EXERCISE:
State only the number of lines below where the word "Milk" is found.

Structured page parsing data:
____________________
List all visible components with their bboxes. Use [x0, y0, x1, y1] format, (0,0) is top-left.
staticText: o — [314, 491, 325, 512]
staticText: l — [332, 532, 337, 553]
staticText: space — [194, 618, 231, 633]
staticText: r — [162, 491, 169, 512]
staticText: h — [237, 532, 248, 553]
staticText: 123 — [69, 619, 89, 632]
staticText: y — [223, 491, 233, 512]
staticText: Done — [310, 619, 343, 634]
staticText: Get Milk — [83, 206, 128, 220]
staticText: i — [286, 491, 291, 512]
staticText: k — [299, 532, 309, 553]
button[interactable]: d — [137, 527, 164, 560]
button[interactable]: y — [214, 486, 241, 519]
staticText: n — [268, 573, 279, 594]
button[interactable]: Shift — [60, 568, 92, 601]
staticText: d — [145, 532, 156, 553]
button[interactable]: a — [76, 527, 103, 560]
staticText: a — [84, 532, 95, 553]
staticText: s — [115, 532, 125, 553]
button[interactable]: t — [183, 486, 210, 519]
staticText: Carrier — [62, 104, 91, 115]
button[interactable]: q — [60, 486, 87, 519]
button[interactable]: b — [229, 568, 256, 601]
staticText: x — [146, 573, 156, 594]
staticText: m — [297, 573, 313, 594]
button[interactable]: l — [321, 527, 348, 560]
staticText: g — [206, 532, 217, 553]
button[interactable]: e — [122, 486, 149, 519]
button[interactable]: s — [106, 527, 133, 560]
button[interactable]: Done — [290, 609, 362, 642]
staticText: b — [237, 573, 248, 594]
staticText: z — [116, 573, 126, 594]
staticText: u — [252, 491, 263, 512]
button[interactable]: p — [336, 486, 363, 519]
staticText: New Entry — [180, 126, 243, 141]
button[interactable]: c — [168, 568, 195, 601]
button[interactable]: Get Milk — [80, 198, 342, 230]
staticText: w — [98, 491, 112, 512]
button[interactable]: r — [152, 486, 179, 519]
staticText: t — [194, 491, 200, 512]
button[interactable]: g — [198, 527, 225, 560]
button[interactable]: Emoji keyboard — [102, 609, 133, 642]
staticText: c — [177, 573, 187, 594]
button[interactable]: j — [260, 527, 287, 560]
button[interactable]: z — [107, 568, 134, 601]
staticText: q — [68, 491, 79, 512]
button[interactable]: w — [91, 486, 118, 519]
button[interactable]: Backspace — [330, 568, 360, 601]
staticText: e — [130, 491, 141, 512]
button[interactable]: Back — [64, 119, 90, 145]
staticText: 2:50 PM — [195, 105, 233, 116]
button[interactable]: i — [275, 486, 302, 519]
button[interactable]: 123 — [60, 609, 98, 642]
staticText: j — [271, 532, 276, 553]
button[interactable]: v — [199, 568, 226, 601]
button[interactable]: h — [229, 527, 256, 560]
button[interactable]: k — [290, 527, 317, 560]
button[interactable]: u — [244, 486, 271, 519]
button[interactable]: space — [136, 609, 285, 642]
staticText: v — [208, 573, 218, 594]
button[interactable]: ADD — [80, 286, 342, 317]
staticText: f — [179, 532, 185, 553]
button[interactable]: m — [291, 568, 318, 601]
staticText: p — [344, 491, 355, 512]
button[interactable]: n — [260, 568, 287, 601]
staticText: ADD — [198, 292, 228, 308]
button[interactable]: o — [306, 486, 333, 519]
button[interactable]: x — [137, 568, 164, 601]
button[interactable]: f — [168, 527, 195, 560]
____________________
YOUR RESPONSE:
2